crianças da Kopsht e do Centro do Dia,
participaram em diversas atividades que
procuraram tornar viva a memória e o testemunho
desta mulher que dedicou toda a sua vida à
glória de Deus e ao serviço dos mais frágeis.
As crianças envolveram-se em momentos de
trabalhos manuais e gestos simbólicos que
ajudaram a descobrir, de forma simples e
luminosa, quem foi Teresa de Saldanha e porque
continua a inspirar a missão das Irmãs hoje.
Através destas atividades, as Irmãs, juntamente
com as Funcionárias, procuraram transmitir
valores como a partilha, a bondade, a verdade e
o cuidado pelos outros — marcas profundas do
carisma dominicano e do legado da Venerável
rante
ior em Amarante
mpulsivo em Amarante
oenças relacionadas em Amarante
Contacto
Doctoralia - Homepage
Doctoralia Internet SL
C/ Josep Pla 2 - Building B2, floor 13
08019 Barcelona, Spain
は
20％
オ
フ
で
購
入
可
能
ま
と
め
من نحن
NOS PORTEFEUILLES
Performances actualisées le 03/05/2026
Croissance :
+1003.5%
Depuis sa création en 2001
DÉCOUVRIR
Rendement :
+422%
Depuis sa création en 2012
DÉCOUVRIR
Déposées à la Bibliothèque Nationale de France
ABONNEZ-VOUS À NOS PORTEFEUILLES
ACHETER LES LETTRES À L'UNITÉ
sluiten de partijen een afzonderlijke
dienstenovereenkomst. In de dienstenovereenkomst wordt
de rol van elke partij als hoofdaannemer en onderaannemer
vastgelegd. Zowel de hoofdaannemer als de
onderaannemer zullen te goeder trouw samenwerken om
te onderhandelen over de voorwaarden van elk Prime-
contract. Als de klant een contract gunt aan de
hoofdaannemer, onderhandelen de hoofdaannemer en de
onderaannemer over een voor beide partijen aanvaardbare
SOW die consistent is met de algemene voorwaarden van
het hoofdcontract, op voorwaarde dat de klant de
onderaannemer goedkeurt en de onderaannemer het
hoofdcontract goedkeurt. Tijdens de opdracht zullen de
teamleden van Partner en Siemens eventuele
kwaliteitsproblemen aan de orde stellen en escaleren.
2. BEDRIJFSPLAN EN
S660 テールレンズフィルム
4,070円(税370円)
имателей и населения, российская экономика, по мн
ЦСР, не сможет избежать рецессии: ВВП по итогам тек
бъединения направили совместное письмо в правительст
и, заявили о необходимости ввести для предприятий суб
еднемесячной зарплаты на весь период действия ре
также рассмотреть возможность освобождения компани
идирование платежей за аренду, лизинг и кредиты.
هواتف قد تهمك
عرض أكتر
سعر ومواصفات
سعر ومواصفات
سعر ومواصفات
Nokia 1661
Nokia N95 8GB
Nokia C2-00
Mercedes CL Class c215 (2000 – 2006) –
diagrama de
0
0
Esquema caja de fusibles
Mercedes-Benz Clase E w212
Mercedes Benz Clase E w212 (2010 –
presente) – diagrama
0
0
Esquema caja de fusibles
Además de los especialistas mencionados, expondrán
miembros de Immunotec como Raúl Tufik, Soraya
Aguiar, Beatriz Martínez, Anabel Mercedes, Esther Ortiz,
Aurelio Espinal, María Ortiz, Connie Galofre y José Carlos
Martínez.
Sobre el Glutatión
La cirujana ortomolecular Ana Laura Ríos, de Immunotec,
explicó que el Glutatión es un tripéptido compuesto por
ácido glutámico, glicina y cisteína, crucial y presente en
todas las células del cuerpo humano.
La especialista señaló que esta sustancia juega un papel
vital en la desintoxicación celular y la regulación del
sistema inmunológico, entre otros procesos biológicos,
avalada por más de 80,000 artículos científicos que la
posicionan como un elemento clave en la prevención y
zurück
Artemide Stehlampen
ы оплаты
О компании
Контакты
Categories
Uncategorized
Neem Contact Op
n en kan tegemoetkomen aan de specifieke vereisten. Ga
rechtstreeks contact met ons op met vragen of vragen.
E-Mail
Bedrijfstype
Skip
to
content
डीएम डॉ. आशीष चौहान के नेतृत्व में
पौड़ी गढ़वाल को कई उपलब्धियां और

----

▶ **Work instructions**:
Repeat every entry exactly. Nothing may be dropped.

▶ **Worked solution**:
crianças da Kopsht e do Centro do Dia,
participaram em diversas atividades que
procuraram tornar viva a memória e o testemunho
desta mulher que dedicou toda a sua vida à
glória de Deus e ao serviço dos mais frágeis.
As crianças envolveram-se em momentos de
trabalhos manuais e gestos simbólicos que
ajudaram a descobrir, de forma simples e
luminosa, quem foi Teresa de Saldanha e porque
continua a inspirar a missão das Irmãs hoje.
Através destas atividades, as Irmãs, juntamente
com as Funcionárias, procuraram transmitir
valores como a partilha, a bondade, a verdade e
o cuidado pelos outros — marcas profundas do
carisma dominicano e do legado da Venerável
rante
ior em Amarante
mpulsivo em Amarante
oenças relacionadas em Amarante
Contacto
Doctoralia - Homepage
Doctoralia Internet SL
C/ Josep Pla 2 - Building B2, floor 13
08019 Barcelona, Spain
は
20％
オ
フ
で
購
入
可
能
ま
と
め
من نحن
NOS PORTEFEUILLES
Performances actualisées le 03/05/2026
Croissance :
+1003.5%
Depuis sa création en 2001
DÉCOUVRIR
Rendement :
+422%
Depuis sa création en 2012
DÉCOUVRIR
Déposées à la Bibliothèque Nationale de France
ABONNEZ-VOUS À NOS PORTEFEUILLES
ACHETER LES LETTRES À L'UNITÉ
sluiten de partijen een afzonderlijke
dienstenovereenkomst. In de dienstenovereenkomst wordt
de rol van elke partij als hoofdaannemer en onderaannemer
vastgelegd. Zowel de hoofdaannemer als de
onderaannemer zullen te goeder trouw samenwerken om
te onderhandelen over de voorwaarden van elk Prime-
contract. Als de klant een contract gunt aan de
hoofdaannemer, onderhandelen de hoofdaannemer en de
onderaannemer over een voor beide partijen aanvaardbare
SOW die consistent is met de algemene voorwaarden van
het hoofdcontract, op voorwaarde dat de klant de
onderaannemer goedkeurt en de onderaannemer het
hoofdcontract goedkeurt. Tijdens de opdracht zullen de
teamleden van Partner en Siemens eventuele
kwaliteitsproblemen aan de orde stellen en escaleren.
2. BEDRIJFSPLAN EN
S660 テールレンズフィルム
4,070円(税370円)
имателей и населения, российская экономика, по мн
ЦСР, не сможет избежать рецессии: ВВП по итогам тек
бъединения направили совместное письмо в правительст
и, заявили о необходимости ввести для предприятий суб
еднемесячной зарплаты на весь период действия ре
также рассмотреть возможность освобождения компани
идирование платежей за аренду, лизинг и кредиты.
هواتف قد تهمك
عرض أكتر
سعر ومواصفات
سعر ومواصفات
سعر ومواصفات
Nokia 1661
Nokia N95 8GB
Nokia C2-00
Mercedes CL Class c215 (2000 – 2006) –
diagrama de
0
0
Esquema caja de fusibles
Mercedes-Benz Clase E w212
Mercedes Benz Clase E w212 (2010 –
presente) – diagrama
0
0
Esquema caja de fusibles
Además de los especialistas mencionados, expondrán
miembros de Immunotec como Raúl Tufik, Soraya
Aguiar, Beatriz Martínez, Anabel Mercedes, Esther Ortiz,
Aurelio Espinal, María Ortiz, Connie Galofre y José Carlos
Martínez.
Sobre el Glutatión
La cirujana ortomolecular Ana Laura Ríos, de Immunotec,
explicó que el Glutatión es un tripéptido compuesto por
ácido glutámico, glicina y cisteína, crucial y presente en
todas las células del cuerpo humano.
La especialista señaló que esta sustancia juega un papel
vital en la desintoxicación celular y la regulación del
sistema inmunológico, entre otros procesos biológicos,
avalada por más de 80,000 artículos científicos que la
posicionan como un elemento clave en la prevención y
zurück
Artemide Stehlampen
ы оплаты
О компании
Контакты
Categories
Uncategorized
Neem Contact Op
n en kan tegemoetkomen aan de specifieke vereisten. Ga
rechtstreeks contact met ons op met vragen of vragen.
E-Mail
Bedrijfstype
Skip
to
content
डीएम डॉ. आशीष चौहान के नेतृत्व में
पौड़ी गढ़वाल को कई उपलब्धियां और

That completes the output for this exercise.